If one accepts this definition of scientific method, then government agencies like the FDA and the corporations they protect are the opponents of science. Their actions, however, as Hind notes, are not irrational; they are utterly rational. They are calculated to maximize profits to shareholders. This is the sole purpose of a corporation and one that it is legally bound to pursue, by whatever means.
But then the real battle, Hind says, was never between the rational (good) and the irrational (bad). Attempts to portray it as such are merely 'a branch of the entertainment business, a kind of 'Folk Enlightenment'.' The real battle is between what he calls the Occult Enlightenment and the Open Enlightenment. The Occult Enlightenment is 'the state's [presumably also the corporations'] secret quest for total knowledge under conditions of perfect secrecy'. Its opponent, the Open Enlightenment, is 'a more faltering, but wholly human, attempt to achieve a more universal understanding and so to make another world possible'.
This brings us back to the role of science.
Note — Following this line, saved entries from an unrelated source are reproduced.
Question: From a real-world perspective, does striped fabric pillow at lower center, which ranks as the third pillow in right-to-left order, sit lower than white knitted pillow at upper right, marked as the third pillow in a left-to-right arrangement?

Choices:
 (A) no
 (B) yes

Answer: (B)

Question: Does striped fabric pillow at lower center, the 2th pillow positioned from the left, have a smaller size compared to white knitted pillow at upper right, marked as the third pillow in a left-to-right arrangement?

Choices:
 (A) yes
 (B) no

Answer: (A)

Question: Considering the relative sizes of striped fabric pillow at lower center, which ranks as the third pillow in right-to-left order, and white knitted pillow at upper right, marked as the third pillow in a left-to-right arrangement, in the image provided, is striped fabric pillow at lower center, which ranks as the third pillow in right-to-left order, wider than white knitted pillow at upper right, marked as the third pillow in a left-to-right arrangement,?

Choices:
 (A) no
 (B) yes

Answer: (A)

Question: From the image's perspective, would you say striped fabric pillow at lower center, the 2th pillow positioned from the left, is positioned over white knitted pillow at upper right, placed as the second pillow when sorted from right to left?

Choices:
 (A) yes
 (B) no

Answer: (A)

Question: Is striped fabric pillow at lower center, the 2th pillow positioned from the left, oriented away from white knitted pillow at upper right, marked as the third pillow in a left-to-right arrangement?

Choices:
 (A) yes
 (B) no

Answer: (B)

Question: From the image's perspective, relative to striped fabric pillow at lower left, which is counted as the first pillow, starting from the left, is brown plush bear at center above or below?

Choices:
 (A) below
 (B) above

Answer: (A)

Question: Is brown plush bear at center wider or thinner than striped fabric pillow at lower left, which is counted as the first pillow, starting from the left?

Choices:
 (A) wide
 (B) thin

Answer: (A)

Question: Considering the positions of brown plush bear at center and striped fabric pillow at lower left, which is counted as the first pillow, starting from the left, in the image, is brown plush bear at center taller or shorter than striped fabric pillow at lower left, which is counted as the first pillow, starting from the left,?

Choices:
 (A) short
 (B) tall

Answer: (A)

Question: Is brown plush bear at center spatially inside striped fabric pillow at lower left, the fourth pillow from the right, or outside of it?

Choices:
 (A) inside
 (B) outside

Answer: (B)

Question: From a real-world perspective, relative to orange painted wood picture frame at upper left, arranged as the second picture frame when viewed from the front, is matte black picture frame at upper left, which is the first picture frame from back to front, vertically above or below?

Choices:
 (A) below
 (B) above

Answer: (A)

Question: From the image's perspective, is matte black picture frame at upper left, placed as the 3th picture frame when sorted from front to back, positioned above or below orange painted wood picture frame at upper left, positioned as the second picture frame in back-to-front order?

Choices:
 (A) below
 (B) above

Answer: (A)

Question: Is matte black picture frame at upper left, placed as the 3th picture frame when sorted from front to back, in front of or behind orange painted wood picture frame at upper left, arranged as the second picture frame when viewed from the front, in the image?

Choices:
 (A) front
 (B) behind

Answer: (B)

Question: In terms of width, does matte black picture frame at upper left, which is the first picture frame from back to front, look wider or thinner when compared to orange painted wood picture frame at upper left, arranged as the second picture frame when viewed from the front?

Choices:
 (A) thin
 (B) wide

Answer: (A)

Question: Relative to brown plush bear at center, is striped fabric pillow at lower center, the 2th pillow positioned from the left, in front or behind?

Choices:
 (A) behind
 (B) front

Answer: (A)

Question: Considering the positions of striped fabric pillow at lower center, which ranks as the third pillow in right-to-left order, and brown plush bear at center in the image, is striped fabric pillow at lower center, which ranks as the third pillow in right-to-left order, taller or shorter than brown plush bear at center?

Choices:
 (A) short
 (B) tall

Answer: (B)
Polemicists of the 'Folk Enlightenment' - like Taverne - are, of course, not interested in science in the sense of an open-minded public endeavour to understand and explore diverse possibilities. They seek rather to employ it as a source of unquestionable authority that they can use to rubber stamp a pre-set agenda. This is why Hind writes, 'Science, not theology, has become the arena in which we must fight for the victory of Enlightenment, since it is through their claims to rationality and scientific understanding that our guardians bind us in obedience to the established order.'
Hind concludes that we, the public, have to reclaim the idea of the Enlightenment from those who have hijacked it for their own ends. This will not be easy, as for the most part, they pay our salaries. He proposes that we consciously make the distinction between our work on behalf of institutions that require us to lie and deceive, and what the eighteenth-century German philosopher Immanuel Kant called 'the public use of one's reason ... as a scholar before the reading public'. We must become, for some part of our time, disinterested researchers into truth, perhaps in the field of our individual expertise. Doctors, for example, can research public health issues. A critical mass of such scholars, connected by the internet, may be the best hope we have of enabling us to distinguish truth from the fictions in which we have become enmeshed.